Manning is not the first instance of "collateral damage" resulting from Wikileaks' exploits. Though Wikileaks boasted earlier this year that that none of its sources had ever been knowingly compromised, this is not entirely true. In August 2007, Wikileaks released a report from the Kenyan National Commission on Human Rights, linking the Kenyan police to the torture or death of nearly 500 men. Shortly thereafter, the Kenyan police assassinated two human rights activists. Assange has disavowed any responsibility by Wikileaks, instead claiming that the two murdered activists were not "acting in an anonymous way".

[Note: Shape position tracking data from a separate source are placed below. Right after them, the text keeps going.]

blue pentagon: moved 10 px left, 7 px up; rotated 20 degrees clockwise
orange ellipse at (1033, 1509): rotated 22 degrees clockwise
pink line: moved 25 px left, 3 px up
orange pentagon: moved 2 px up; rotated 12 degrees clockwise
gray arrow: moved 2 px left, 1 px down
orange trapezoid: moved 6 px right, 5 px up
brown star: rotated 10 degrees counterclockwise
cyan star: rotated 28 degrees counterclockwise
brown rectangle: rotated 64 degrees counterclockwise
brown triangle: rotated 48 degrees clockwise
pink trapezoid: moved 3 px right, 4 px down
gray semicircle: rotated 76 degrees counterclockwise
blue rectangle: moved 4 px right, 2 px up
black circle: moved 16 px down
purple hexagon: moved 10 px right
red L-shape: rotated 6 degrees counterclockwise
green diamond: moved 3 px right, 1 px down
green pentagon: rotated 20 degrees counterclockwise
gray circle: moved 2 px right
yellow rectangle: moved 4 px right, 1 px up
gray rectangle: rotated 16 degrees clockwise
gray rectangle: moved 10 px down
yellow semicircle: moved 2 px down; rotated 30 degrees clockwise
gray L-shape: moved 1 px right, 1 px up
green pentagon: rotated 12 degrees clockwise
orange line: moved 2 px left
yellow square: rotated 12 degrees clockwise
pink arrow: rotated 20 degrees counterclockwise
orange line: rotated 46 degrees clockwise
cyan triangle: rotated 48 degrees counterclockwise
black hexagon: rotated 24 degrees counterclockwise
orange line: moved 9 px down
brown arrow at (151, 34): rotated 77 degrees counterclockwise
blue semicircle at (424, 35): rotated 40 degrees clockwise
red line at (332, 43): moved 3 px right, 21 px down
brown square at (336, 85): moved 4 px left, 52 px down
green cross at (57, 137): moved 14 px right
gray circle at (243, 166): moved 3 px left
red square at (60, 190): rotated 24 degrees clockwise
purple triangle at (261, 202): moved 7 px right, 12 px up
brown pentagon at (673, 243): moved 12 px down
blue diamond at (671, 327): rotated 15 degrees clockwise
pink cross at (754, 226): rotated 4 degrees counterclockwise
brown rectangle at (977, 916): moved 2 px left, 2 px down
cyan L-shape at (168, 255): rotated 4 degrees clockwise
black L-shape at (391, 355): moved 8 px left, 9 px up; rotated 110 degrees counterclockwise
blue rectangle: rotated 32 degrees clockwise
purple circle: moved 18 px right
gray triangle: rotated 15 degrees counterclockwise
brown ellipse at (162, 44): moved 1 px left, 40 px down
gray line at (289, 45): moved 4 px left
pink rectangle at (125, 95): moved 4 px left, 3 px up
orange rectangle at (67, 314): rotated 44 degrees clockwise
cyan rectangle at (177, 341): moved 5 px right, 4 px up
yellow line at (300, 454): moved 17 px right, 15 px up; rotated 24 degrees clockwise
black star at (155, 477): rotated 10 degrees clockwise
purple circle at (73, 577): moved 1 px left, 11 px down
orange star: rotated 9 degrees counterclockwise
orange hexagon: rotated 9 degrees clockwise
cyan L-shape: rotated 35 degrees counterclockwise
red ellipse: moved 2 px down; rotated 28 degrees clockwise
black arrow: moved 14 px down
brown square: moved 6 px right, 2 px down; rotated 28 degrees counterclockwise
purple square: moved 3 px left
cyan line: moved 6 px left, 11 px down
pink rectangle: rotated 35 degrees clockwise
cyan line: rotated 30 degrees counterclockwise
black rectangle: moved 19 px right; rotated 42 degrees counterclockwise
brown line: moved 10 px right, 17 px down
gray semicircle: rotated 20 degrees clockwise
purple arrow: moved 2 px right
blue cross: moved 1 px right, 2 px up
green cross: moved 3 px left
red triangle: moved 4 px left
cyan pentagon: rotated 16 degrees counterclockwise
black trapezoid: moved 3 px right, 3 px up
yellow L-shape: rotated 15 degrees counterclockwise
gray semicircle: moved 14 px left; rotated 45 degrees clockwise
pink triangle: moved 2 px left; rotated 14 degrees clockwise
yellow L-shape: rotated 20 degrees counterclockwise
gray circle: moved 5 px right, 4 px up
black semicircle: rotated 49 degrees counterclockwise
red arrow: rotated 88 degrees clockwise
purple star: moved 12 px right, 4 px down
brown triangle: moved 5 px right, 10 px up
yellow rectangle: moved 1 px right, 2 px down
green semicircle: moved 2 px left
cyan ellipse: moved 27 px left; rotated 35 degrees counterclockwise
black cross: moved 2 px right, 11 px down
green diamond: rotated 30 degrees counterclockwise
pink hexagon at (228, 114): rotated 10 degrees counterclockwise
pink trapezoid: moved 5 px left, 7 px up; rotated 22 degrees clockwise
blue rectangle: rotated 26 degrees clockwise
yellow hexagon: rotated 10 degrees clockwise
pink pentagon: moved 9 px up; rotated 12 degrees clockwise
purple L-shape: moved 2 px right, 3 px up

Mr. Assange has had his fifteen minutes of fame. Though he has destroyed the lives of countless compatriots, he's done little to undermine, influence, or disrupt US policy. If anything, he's merely confirmed the worst accusations about America's supposed ally, Pakistan, and indicted Iran in supporting violence within Iraq. In that regard, Assange is hardly super-empowered.
And the Washington Times, via BlackFive suggests something I mentioned once or twice, CYBERWAR. Unleash the full power of this armed and operational army of code weilding bots. Bwhahahah! Give Wikileaks a technogeektastic version of the Jawa treatment, complete with C3P0 providing the one fingered salute:

Relentless attacks on the servers and sites dispensing this classified information would have a debilitating effect on the leakers' morale and help widen the fissures that already have appeared in the group. This battle could offer some practical experience to American cyberwarriors who one day will face even greater threats from state-sponsored Web war.


And of course, make every effort to convince Brave Sir Julian, the Knight of the Woeful Countenance, Pasty Complexion, and Multi-Hued Coif, that The Shadow..er..they..I mean THEY are around every corner waiting for him, as inevitable as a guilty conscience.